Estaba a punto de volver a acurrucarse bajo las sábanas cuando sonó el teléfono. Miró la pantalla y abrió el teléfono.

—¿Qué haces despierta a esta hora? —le preguntó a Sonnet—. Ha nevado.

—Exactamente —contestó Sonnet con la voz vibrante de alegría—. Vístete, ponte unas cuantas capas de ropa. Vamos a terminar sudando.

Daisy no pudo evitar una sonrisa. Sonnet siempre tenía alguna aventura bajo la manga.

—¿Adónde vamos? —preguntó.

—Trae la cámara —le dijo Sonnet—. Nos vemos en la panadería dentro de media hora. Vamos a ir a dar un paseo con las raquetas de nieve. Zach se encarga de llevarlas.

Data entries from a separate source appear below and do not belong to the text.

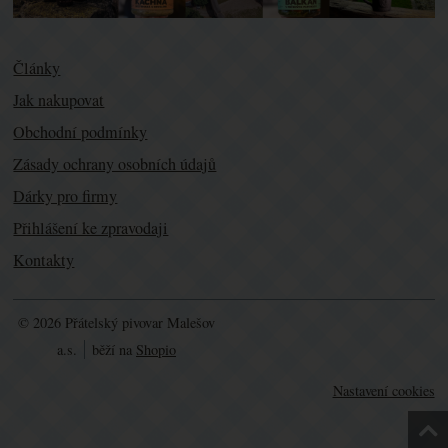
Články
Jak nakupovat
Obchodní podmínky
Zásady ochrany osobních údajů
Dárky pro firmy
Přihlášení ke zpravodaji
Kontakty
© 2026 Přátelský pivovar Malešov
a.s.
běží na
Shopio
Nastavení cookies
Nah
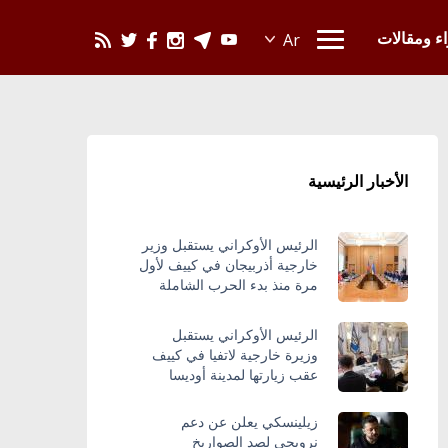
يحدث في العالم
اء ومقالات
الأخبار الرئيسية
الرئيس الأوكراني يستقبل وزير
خارجية أذربيجان في كييف لأول
مرة منذ بدء الحرب الشاملة
الرئيس الأوكراني يستقبل
وزيرة خارجية لاتفيا في كييف
عقب زيارتها لمدينة أوديسا
زيلينسكي يعلن عن دعم
نرويجي لصد الصواريخ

Daisy cerró el teléfono y comenzó a vestirse. Debía ser una señal, pensó: una nevada y una excursión que no había planeado. A lo mejor se suponía que aquél era el día destinado a comunicar su embarazo a sus amigos. Mientras se lavaba los dientes, estudió su reflejo en el espejo. Su cuerpo parecía haber sido invadido por una fuerza extraña. Vacilaba entre los ataques de náuseas y unos ataques de un hambre insaciable. Tenía las mamas muy sensibles y comenzaban a desbordar el sujetador. Pero el estómago continuaba plano y los vaqueros le quedaban perfectamente. Intentó imaginarse a sí misma con una gran barriga, pero no era capaz. Aun así, ya había llegado el momento de contárselo a Sonnet y a Zach. Sí, aquél era el día.

Fueron en el jeep de Zach hasta la carretera que llevaba a las cascadas Meerskill. Estaba despejada porque Jenny estaba viviendo en el campamento. Pero no la molestarían porque irían directamente hacia el salto de agua.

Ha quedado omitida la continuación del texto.